Work task: Could you copy out all of the records below exactly, leaving out every picture?

[[ Entries shown open ]]

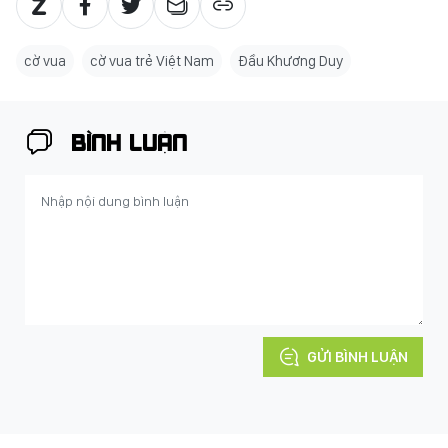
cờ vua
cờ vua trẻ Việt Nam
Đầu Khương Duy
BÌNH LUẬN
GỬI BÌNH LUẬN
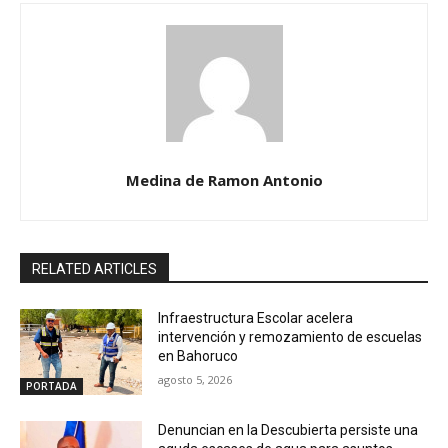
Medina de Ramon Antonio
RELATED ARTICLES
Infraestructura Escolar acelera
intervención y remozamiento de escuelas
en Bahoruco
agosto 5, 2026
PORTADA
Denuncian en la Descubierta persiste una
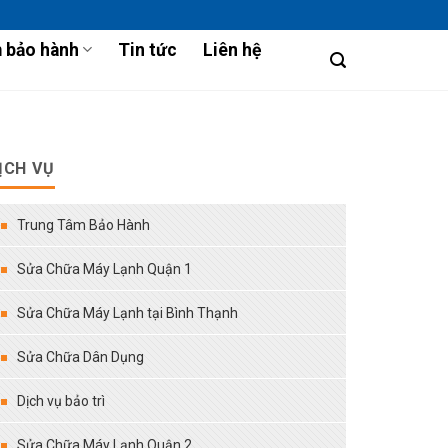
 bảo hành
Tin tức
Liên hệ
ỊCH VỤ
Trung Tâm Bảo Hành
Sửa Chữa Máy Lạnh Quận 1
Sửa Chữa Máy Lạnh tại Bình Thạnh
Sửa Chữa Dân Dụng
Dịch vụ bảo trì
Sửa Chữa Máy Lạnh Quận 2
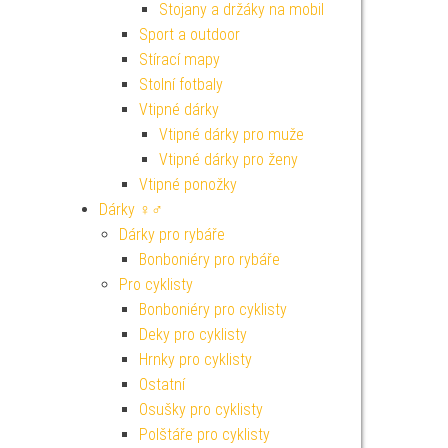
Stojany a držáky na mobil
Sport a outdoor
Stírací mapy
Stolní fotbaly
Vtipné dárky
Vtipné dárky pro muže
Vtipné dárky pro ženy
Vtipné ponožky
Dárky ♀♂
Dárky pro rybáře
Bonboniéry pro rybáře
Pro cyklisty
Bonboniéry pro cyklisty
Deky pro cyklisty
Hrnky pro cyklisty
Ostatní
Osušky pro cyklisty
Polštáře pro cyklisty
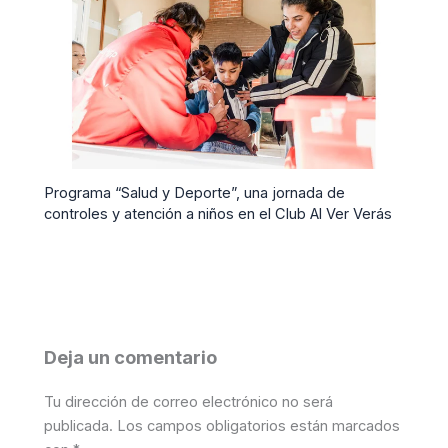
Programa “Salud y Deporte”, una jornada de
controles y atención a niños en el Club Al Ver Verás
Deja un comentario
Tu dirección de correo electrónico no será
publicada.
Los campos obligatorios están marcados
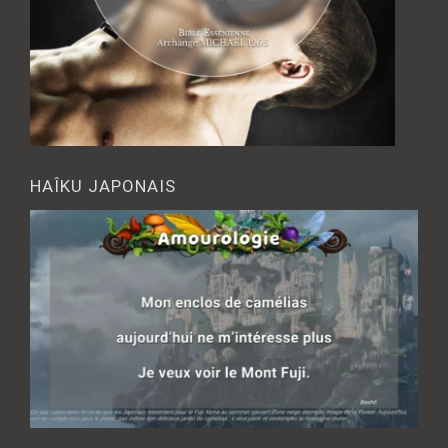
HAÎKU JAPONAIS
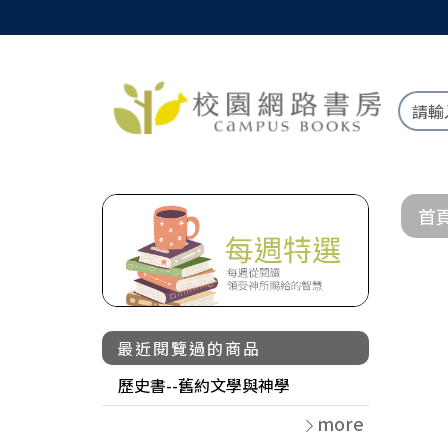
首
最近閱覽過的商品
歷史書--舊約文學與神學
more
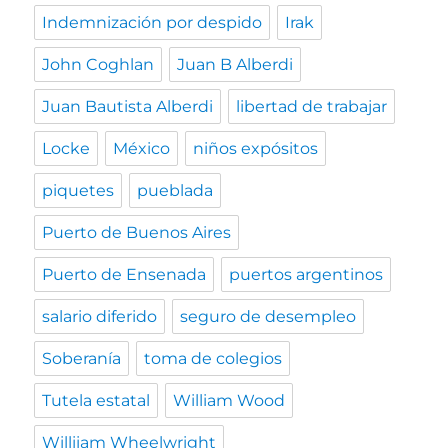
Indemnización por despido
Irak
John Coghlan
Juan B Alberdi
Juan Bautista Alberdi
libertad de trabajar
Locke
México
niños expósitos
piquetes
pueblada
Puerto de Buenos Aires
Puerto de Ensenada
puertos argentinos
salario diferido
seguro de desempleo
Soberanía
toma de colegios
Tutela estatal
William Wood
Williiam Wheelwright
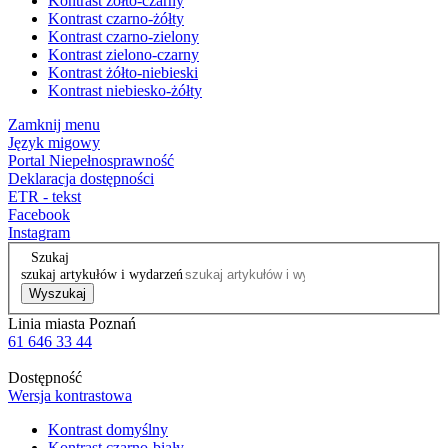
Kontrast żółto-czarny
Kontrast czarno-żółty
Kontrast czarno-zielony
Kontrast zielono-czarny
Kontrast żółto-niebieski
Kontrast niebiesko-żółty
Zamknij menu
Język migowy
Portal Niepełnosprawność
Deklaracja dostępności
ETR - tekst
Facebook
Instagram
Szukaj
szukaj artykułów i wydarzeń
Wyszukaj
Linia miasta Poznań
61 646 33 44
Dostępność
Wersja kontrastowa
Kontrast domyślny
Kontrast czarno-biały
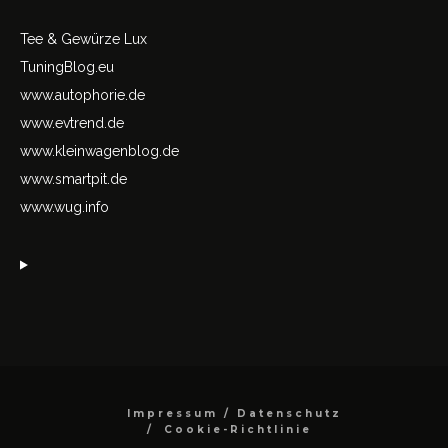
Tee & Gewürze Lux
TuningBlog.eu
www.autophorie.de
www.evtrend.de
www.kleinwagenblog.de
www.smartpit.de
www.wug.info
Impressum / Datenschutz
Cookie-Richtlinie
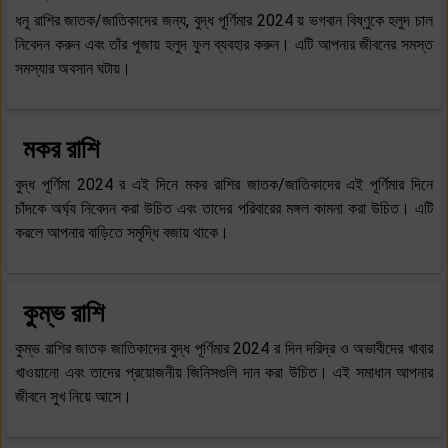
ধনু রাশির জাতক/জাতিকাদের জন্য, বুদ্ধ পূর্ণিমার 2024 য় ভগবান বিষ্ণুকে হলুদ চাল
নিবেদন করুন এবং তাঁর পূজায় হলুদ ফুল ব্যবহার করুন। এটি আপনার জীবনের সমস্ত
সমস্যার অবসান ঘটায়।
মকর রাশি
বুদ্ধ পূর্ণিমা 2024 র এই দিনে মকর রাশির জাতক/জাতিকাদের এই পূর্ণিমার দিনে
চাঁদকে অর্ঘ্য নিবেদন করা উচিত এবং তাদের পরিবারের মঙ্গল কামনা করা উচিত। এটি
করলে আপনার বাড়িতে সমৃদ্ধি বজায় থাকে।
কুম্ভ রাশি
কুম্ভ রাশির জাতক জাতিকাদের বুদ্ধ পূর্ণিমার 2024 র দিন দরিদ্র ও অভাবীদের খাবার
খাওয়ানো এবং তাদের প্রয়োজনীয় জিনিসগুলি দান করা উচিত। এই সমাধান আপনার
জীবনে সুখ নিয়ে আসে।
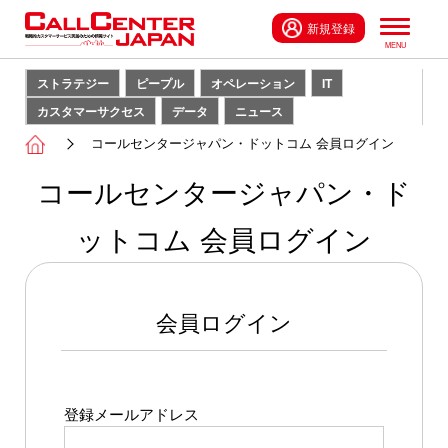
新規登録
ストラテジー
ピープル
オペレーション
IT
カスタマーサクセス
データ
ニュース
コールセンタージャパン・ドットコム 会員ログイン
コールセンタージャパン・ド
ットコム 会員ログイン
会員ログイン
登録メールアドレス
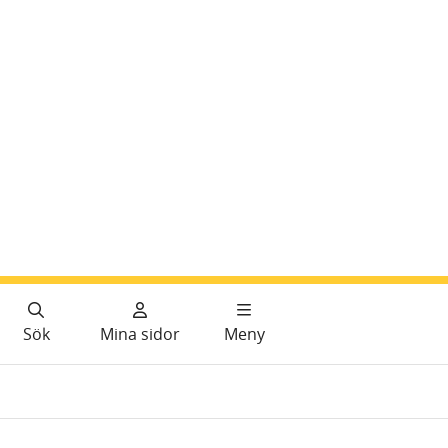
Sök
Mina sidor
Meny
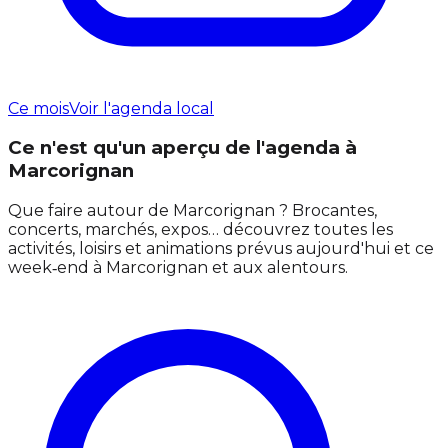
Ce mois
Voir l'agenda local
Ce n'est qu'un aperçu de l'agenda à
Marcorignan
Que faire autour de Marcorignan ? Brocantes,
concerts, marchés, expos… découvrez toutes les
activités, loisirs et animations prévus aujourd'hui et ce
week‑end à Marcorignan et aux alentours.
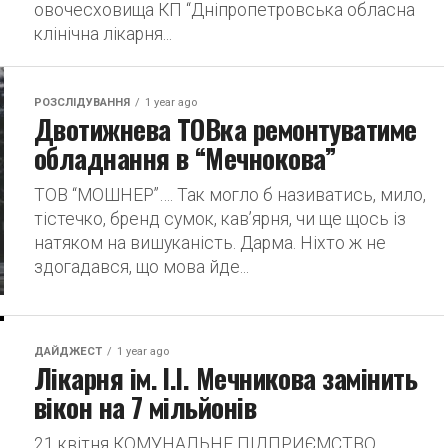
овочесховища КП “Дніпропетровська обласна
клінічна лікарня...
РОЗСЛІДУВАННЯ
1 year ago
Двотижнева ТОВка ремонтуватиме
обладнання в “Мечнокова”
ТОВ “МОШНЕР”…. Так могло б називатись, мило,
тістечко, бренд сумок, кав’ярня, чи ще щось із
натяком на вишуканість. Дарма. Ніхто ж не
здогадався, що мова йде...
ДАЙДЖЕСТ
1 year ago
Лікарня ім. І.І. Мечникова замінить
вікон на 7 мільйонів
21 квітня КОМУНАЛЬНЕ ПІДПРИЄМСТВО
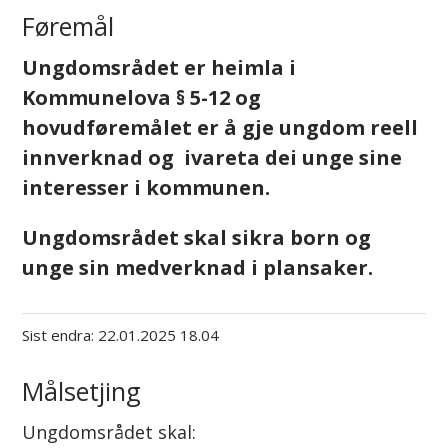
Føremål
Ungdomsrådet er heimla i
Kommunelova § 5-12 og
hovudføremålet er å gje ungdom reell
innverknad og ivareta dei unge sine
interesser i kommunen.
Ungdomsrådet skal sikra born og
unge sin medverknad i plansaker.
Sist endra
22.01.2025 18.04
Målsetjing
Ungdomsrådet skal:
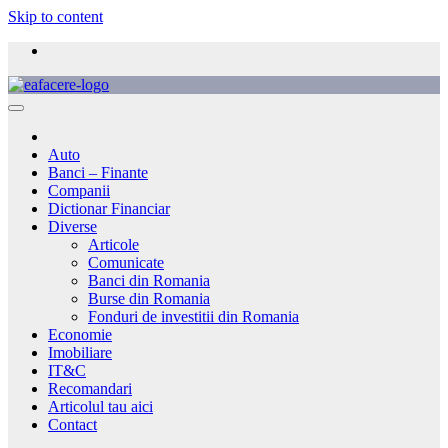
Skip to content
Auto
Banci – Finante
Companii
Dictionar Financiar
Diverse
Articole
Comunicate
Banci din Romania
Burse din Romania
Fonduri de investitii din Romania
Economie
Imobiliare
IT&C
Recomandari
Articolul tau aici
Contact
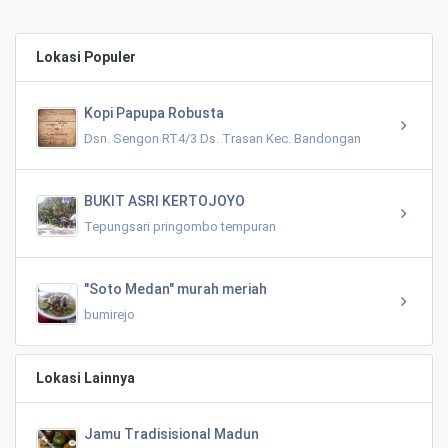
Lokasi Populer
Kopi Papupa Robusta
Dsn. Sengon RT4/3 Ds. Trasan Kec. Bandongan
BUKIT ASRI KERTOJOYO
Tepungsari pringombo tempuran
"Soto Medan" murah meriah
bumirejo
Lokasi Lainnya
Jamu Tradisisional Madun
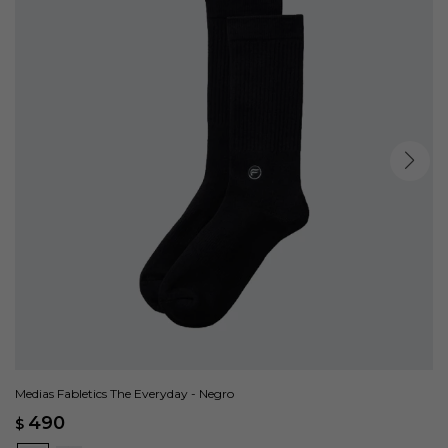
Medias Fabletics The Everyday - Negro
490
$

[[ Entries shown closed ]]

Solution for this exercise:
cờ vua
cờ vua trẻ Việt Nam
Đầu Khương Duy
BÌNH LUẬN
GỬI BÌNH LUẬN
Medina de Ramon Antonio
RELATED ARTICLES
Infraestructura Escolar acelera
intervención y remozamiento de escuelas
en Bahoruco
agosto 5, 2026
PORTADA
Denuncian en la Descubierta persiste una
 bảo hành
Tin tức
Liên hệ
ỊCH VỤ
Trung Tâm Bảo Hành
Sửa Chữa Máy Lạnh Quận 1
Sửa Chữa Máy Lạnh tại Bình Thạnh
Sửa Chữa Dân Dụng
Dịch vụ bảo trì
Sửa Chữa Máy Lạnh Quận 2
Stojany a držáky na mobil
Sport a outdoor
Stírací mapy
Stolní fotbaly
Vtipné dárky
Vtipné dárky pro muže
Vtipné dárky pro ženy
Vtipné ponožky
Dárky ♀♂
Dárky pro rybáře
Bonboniéry pro rybáře
Pro cyklisty
Bonboniéry pro cyklisty
Deky pro cyklisty
Hrnky pro cyklisty
Ostatní
Osušky pro cyklisty
Polštáře pro cyklisty
Programa “Salud y Deporte”, una jornada de
controles y atención a niños en el Club Al Ver Verás
Deja un comentario
Tu dirección de correo electrónico no será
publicada.
Los campos obligatorios están marcados
HAÎKU JAPONAIS
首
最近閱覽過的商品
歷史書--舊約文學與神學
more
Indemnización por despido
Irak
John Coghlan
Juan B Alberdi
Juan Bautista Alberdi
libertad de trabajar
Locke
México
niños expósitos
piquetes
pueblada
Puerto de Buenos Aires
Puerto de Ensenada
puertos argentinos
salario diferido
seguro de desempleo
Soberanía
toma de colegios
Tutela estatal
William Wood
Williiam Wheelwright
Kontrast żółto-czarny
Kontrast czarno-żółty
Kontrast czarno-zielony
Kontrast zielono-czarny
Kontrast żółto-niebieski
Kontrast niebiesko-żółty
Zamknij menu
Język migowy
Portal Niepełnosprawność
Deklaracja dostępności
ETR - tekst
Facebook
Instagram
Szukaj
szukaj artykułów i wydarzeń
Wyszukaj
Linia miasta Poznań
61 646 33 44
Dostępność
Wersja kontrastowa
Kontrast domyślny
Kontrast czarno-biały
Tee & Gewürze Lux
TuningBlog.eu
www.autophorie.de
www.evtrend.de
www.kleinwagenblog.de
www.smartpit.de
www.wug.info
Impressum / Datenschutz
Cookie-Richtlinie
ধনু রাশির জাতক/জাতিকাদের জন্য, বুদ্ধ পূর্ণিমার 2024 য় ভগবান বিষ্ণুকে হলুদ চাল
নিবেদন করুন এবং তাঁর পূজায় হলুদ ফুল ব্যবহার করুন। এটি আপনার জীবনের সমস্ত
সমস্যার অবসান ঘটায়।
মকর রাশি
বুদ্ধ পূর্ণিমা 2024 র এই দিনে মকর রাশির জাতক/জাতিকাদের এই পূর্ণিমার দিনে
চাঁদকে অর্ঘ্য নিবেদন করা উচিত এবং তাদের পরিবারের মঙ্গল কামনা করা উচিত। এটি
করলে আপনার বাড়িতে সমৃদ্ধি বজায় থাকে।
কুম্ভ রাশি
কুম্ভ রাশির জাতক জাতিকাদের বুদ্ধ পূর্ণিমার 2024 র দিন দরিদ্র ও অভাবীদের খাবার
খাওয়ানো এবং তাদের প্রয়োজনীয় জিনিসগুলি দান করা উচিত। এই সমাধান আপনার
জীবনে সুখ নিয়ে আসে।
新規登録
ストラテジー
ピープル
オペレーション
IT
カスタマーサクセス
データ
ニュース
コールセンタージャパン・ドットコム 会員ログイン
コールセンタージャパン・ド
ットコム 会員ログイン
会員ログイン
登録メールアドレス
Sök
Mina sidor
Meny
Ce mois
Voir l'agenda local
Ce n'est qu'un aperçu de l'agenda à
Marcorignan
Que faire autour de Marcorignan ? Brocantes,
concerts, marchés, expos… découvrez toutes les
activités, loisirs et animations prévus aujourd'hui et ce
week‑end à Marcorignan et aux alentours.
овочесховища КП “Дніпропетровська обласна
клінічна лікарня...
РОЗСЛІДУВАННЯ
1 year ago
Двотижнева ТОВка ремонтуватиме
обладнання в “Мечнокова”
ТОВ “МОШНЕР”…. Так могло б називатись, мило,
тістечко, бренд сумок, кав’ярня, чи ще щось із
натяком на вишуканість. Дарма. Ніхто ж не
здогадався, що мова йде...
ДАЙДЖЕСТ
1 year ago
Лікарня ім. І.І. Мечникова замінить
вікон на 7 мільйонів
21 квітня КОМУНАЛЬНЕ ПІДПРИЄМСТВО
Føremål
Ungdomsrådet er heimla i
Kommunelova § 5-12 og
hovudføremålet er å gje ungdom reell
innverknad og ivareta dei unge sine
interesser i kommunen.
Ungdomsrådet skal sikra born og
unge sin medverknad i plansaker.
Sist endra
22.01.2025 18.04
Målsetjing
Ungdomsrådet skal:
Skip to content
Auto
Banci – Finante
Companii
Dictionar Financiar
Diverse
Articole
Comunicate
Banci din Romania
Burse din Romania
Fonduri de investitii din Romania
Economie
Imobiliare
IT&C
Recomandari
Articolul tau aici
Contact
Lokasi Populer
Kopi Papupa Robusta
Dsn. Sengon RT4/3 Ds. Trasan Kec. Bandongan
BUKIT ASRI KERTOJOYO
Tepungsari pringombo tempuran
"Soto Medan" murah meriah
bumirejo
Lokasi Lainnya
Jamu Tradisisional Madun
Medias Fabletics The Everyday - Negro
490
$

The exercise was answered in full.